掌櫃的看著青阮一副大老粗的模樣,又是男裝打扮,並沒有急著上前,反而是站在原地,帶著遲疑。
瞧見掌櫃的樣子,青阮藏在寬大袖袍裏的手拍到桌子上,隻見一錠金子璀璨萬千的擺在了那裏:“別磨蹭,大爺趕時間了。”

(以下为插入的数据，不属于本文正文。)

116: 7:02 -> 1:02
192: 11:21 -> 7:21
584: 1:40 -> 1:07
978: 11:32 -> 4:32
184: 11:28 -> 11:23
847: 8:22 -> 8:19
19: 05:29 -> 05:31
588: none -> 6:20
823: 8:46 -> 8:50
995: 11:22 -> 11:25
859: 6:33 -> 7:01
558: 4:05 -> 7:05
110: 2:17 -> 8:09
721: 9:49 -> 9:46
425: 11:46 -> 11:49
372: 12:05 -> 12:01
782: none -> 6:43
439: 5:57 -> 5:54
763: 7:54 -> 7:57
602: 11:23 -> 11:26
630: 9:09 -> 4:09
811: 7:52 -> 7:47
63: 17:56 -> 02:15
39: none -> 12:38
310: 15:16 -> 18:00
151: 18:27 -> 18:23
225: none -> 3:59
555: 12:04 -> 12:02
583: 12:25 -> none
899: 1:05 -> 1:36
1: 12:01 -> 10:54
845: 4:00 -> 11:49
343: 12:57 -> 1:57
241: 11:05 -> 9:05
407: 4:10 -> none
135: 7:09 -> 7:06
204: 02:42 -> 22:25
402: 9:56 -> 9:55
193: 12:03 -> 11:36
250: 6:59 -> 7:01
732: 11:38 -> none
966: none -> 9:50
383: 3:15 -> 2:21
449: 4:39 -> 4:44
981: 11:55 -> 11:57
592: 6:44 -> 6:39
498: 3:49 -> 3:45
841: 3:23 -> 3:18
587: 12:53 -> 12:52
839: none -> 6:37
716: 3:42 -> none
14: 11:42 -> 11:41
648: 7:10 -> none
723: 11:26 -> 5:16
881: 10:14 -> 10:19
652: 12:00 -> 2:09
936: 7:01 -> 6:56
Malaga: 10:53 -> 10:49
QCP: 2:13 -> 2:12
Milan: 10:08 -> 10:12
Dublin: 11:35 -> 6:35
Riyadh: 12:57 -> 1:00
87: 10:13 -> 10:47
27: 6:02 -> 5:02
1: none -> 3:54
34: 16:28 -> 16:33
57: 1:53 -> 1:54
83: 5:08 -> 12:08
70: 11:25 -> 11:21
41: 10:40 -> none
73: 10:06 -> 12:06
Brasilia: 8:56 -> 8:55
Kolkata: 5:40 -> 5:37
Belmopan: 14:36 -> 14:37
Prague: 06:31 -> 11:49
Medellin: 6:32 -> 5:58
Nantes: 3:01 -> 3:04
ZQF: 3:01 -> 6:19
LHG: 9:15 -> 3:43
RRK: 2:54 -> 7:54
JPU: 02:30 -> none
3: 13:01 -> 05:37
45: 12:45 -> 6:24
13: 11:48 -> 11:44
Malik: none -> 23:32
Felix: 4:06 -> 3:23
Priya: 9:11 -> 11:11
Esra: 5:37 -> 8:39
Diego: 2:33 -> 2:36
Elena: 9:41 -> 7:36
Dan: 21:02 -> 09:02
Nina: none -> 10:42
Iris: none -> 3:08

這會門外進來幾位貴婦人裝扮的婦女,聽見青阮的話語後,竊竊私語了起來,時不時還會傳來笑聲。
掌櫃的臉色也有些偽善,生怕青阮在鋪子裏生出事端來。
這不,青阮已經朝那邊吼了去:“看什麼看,沒見過爹給女兒買胭脂的。”說完就朝站在門口的相思揮了揮手:“女兒,你過來,看上什麼東西隨便挑,爹有的就是錢。”又是隨手扔出了好幾錠金子。
幾位婦人看見青阮如此大手筆,臉色也略帶了些僵硬。
夥計眼饞的看著青阮那邊,不由得對幾位婦人分了心。
相思冷著臉朝這邊走來,青阮時常會表現的這般粗俗,也算是見怪不怪了,可是他們的年齡問題,總是會被說成她女兒,越發覺得傷神起來:“瞧不上眼,我餓了。”踮起腳尖,小手快速的將桌上的金子收到了自己懷中。
這已經明顯在暗示青阮離開了。
青阮衝著幾個貴婦做了鬼臉,隨後才娘娘腔的打開油紙傘,姍姍離去。
兩人一路走走停停,如同撐著油紙傘一般,最怪異的人,別扭的組合在了一起。
東逛逛西逛逛,最後停在了一家名叫宗計大藥房的門口。
相思熟門熟路的進了藥房,對著掌櫃冷淡道:“上青下白二兩,鬼燈籠三兩,花楹七兩。”
“好呢,客觀稍等,我就為您取藥。”掌櫃的見來人,眉開眼笑道。
“這裏是四兩白銀,有勞了。”說完相思就坐在了堂邊的椅子上,等待掌櫃的配藥。
很快,掌櫃的就將藥包遞到了相思的手上:“客觀慢走。”
相思提著白繩,點頭離開。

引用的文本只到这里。